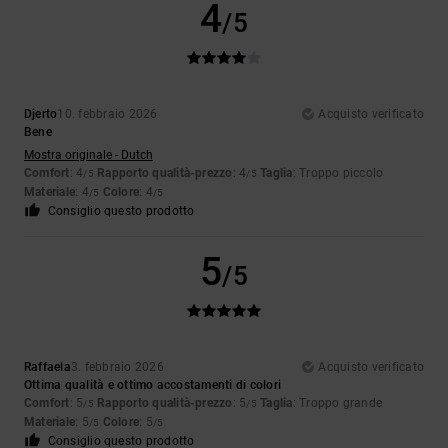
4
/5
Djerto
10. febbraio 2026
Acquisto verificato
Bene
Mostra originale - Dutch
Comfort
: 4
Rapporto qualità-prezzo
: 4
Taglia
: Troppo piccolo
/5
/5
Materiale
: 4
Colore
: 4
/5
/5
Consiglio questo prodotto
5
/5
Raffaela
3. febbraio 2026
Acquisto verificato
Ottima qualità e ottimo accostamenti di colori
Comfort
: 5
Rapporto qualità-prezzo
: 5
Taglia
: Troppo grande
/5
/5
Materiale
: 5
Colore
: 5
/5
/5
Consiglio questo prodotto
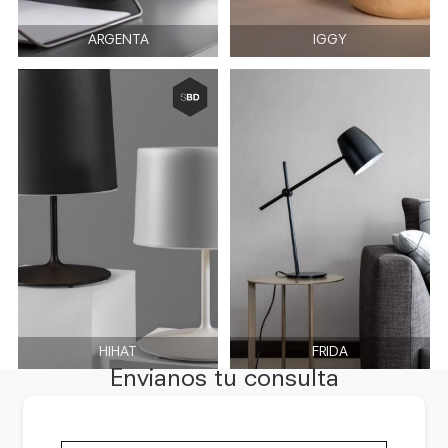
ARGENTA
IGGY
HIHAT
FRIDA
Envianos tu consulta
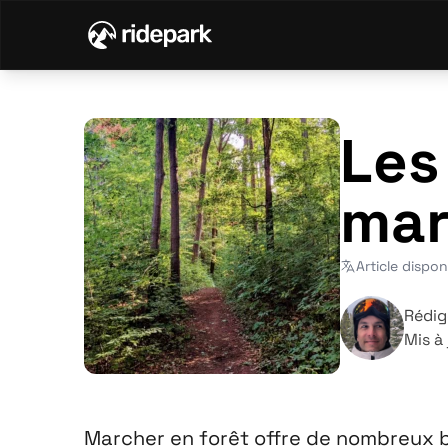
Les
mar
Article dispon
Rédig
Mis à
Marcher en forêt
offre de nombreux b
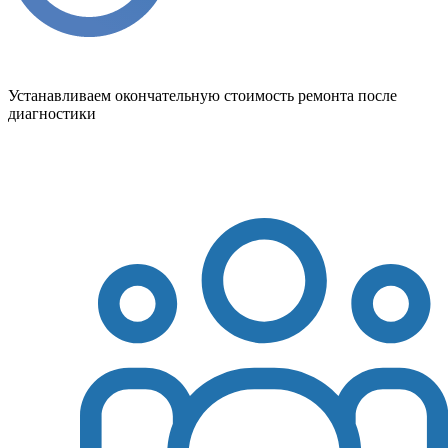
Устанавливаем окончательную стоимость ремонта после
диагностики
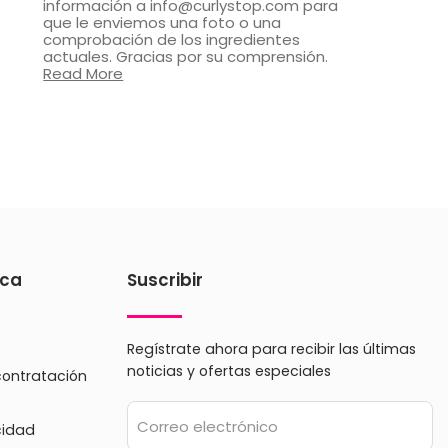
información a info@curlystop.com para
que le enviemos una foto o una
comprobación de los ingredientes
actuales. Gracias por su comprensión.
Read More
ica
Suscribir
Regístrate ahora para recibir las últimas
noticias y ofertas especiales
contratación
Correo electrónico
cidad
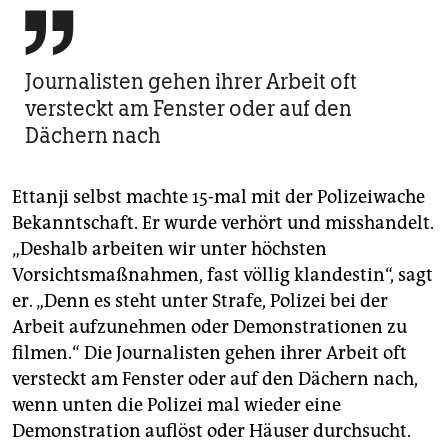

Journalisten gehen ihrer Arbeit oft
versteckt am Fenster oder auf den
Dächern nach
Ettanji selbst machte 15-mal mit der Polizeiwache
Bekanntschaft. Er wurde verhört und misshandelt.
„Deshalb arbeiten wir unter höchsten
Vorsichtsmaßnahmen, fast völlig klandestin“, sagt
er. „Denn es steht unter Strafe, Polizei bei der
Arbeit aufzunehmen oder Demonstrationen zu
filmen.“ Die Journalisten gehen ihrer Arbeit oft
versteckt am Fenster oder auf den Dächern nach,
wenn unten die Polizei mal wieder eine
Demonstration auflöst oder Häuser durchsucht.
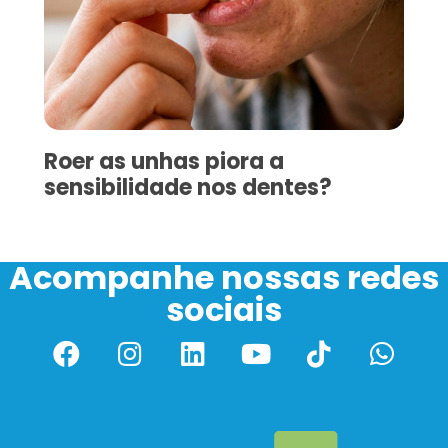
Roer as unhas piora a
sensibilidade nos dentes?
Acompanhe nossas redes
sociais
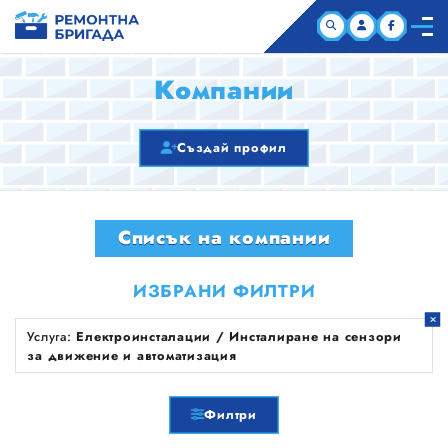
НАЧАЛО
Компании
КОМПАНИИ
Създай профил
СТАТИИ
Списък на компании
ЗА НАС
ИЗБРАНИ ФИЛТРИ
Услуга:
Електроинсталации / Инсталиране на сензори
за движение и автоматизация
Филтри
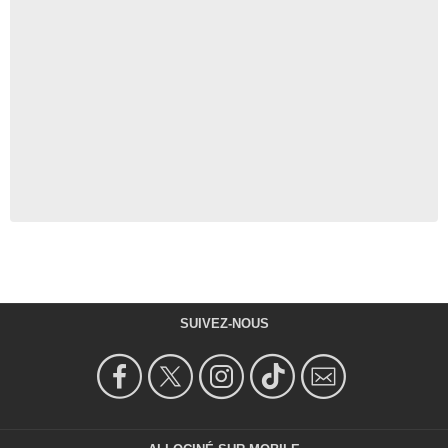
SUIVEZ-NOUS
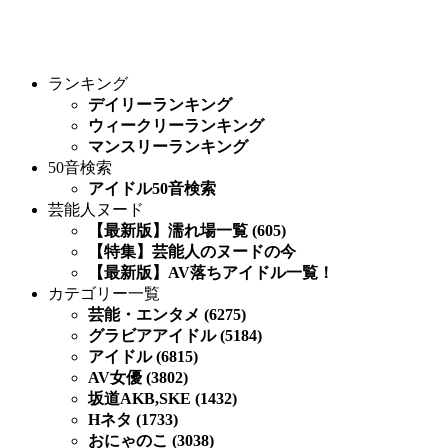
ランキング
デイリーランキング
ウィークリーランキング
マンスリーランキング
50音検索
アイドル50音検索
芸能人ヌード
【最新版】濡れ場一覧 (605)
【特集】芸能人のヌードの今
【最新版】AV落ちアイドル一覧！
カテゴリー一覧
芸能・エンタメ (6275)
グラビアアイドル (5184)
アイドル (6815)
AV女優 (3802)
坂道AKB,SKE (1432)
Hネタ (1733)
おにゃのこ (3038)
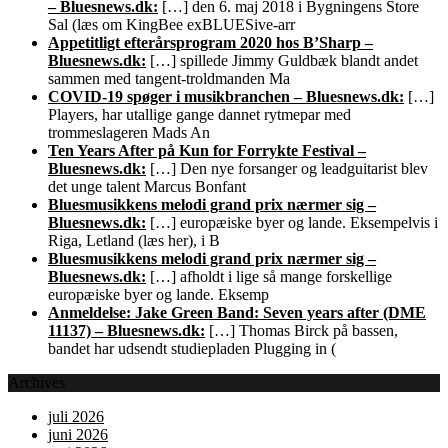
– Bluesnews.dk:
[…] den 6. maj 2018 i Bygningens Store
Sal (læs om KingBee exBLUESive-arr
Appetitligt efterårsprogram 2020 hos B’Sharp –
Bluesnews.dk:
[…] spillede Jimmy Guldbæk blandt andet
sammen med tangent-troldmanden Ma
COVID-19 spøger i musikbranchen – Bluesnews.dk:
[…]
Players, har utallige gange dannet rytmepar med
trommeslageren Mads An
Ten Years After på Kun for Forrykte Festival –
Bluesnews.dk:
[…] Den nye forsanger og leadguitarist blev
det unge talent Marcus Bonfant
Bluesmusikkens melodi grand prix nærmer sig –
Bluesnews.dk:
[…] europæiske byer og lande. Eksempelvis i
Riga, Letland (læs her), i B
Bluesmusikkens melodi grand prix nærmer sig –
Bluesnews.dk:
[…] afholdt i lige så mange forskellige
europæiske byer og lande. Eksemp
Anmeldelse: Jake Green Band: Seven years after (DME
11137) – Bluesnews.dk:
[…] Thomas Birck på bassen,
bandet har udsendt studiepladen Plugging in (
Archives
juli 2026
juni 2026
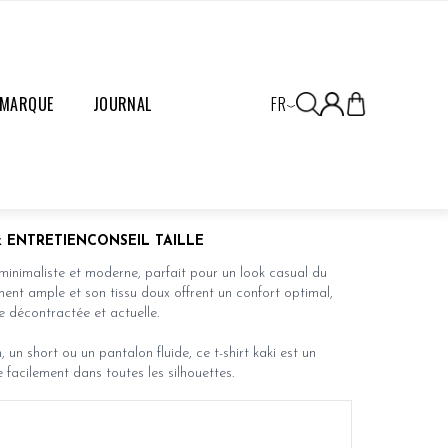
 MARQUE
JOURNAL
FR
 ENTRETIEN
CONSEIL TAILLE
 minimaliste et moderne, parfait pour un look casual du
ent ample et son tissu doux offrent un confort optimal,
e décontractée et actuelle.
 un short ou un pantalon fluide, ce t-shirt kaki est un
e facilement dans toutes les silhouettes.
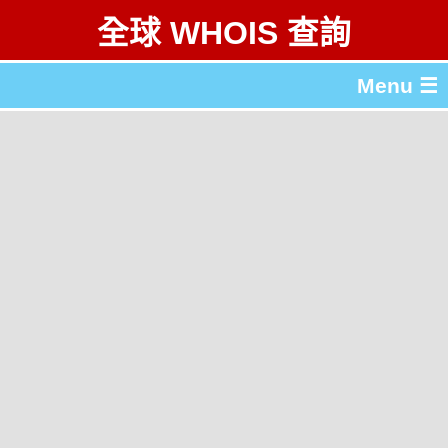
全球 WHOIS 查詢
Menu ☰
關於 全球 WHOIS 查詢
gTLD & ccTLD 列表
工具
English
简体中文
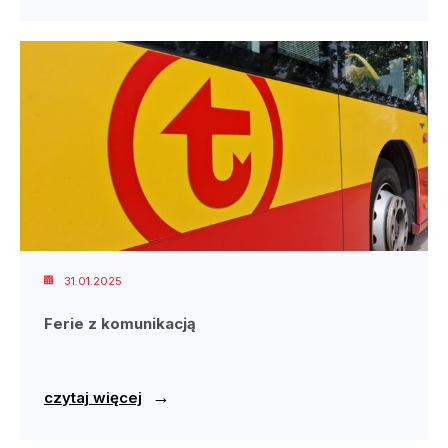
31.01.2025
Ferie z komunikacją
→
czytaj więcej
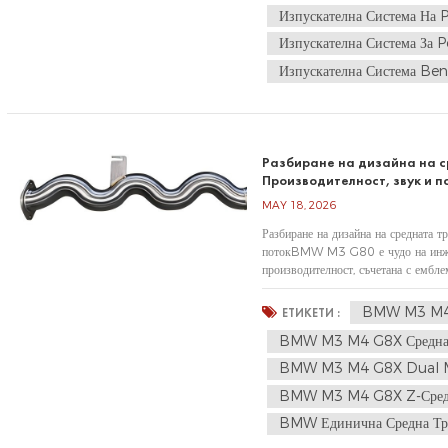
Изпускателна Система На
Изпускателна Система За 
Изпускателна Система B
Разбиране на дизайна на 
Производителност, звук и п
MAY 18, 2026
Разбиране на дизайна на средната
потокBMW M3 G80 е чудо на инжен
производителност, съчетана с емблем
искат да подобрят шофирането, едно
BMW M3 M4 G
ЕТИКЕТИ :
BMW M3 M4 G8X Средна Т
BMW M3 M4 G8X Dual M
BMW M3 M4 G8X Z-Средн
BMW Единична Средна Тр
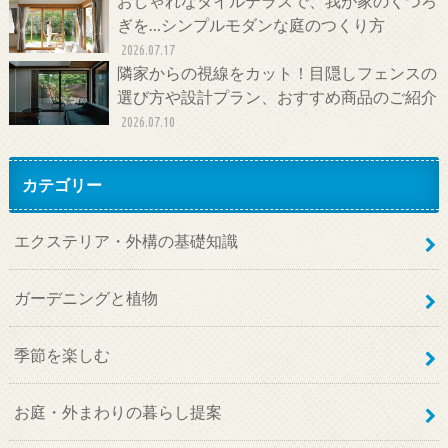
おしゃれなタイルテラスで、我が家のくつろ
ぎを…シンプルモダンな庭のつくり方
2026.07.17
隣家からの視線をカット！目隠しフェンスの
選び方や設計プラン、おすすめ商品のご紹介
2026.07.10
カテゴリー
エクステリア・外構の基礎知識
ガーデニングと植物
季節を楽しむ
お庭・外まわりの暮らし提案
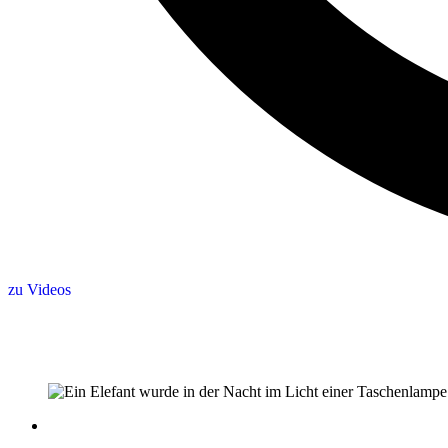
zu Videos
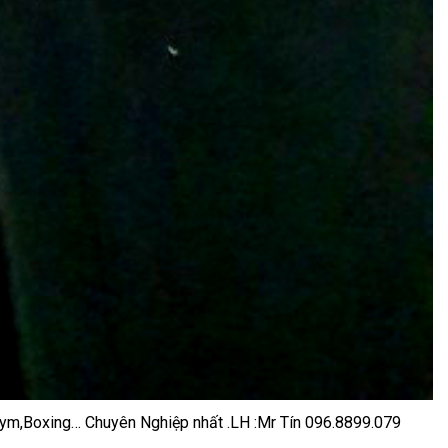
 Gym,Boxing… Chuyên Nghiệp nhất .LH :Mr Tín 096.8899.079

....................

## [WORK REQUEST]
Pull out all lines of the data with the string "versteckt".

## [ANSWER TO THIS TASK]
versteckt am Fenster oder auf den
versteckt am Fenster oder auf den Dächern nach,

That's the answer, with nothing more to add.